** RECORDED DATA **
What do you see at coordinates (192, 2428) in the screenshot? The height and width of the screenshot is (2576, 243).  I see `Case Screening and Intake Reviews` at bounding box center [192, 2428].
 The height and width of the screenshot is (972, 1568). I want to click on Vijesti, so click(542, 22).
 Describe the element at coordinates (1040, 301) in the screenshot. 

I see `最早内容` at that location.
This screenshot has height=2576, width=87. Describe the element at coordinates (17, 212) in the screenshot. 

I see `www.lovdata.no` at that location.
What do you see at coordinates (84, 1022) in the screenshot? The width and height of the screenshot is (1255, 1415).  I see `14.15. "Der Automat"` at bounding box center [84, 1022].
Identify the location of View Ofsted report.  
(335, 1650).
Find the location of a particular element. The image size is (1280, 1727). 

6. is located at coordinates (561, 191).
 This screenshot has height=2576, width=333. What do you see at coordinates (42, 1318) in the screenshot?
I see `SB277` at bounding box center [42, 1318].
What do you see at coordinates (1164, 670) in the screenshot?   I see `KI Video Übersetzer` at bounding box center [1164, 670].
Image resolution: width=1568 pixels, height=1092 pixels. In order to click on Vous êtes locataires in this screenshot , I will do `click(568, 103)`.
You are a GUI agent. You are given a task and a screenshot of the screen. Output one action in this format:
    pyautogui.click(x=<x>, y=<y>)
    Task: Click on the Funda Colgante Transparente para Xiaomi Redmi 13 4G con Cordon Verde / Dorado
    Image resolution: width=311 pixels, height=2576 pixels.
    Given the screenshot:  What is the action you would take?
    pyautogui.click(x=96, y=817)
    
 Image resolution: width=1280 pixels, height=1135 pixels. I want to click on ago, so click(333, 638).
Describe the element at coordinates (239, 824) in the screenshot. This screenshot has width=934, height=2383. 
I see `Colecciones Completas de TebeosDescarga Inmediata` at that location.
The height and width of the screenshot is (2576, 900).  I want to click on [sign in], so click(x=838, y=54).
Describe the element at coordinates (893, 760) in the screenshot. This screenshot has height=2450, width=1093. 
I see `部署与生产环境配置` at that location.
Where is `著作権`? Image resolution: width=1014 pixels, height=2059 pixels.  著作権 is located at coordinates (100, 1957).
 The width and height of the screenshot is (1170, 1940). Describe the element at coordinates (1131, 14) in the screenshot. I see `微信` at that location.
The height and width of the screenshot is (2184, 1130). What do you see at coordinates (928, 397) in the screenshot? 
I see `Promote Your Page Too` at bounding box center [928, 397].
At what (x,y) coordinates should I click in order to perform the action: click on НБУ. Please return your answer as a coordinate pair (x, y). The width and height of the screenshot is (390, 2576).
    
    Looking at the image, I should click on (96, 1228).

** TASK TO COMPLETE **
Look above for the line containing "What do you see at coordinates (1164, 670)". Output from there through the line containing "Task: Click on", exactly and inclusively.

** EXERCISE SOLUTION **
What do you see at coordinates (1164, 670) in the screenshot?   I see `KI Video Übersetzer` at bounding box center [1164, 670].
Image resolution: width=1568 pixels, height=1092 pixels. In order to click on Vous êtes locataires in this screenshot , I will do `click(568, 103)`.
You are a GUI agent. You are given a task and a screenshot of the screen. Output one action in this format:
    pyautogui.click(x=<x>, y=<y>)
    Task: Click on the Funda Colgante Transparente para Xiaomi Redmi 13 4G con Cordon Verde / Dorado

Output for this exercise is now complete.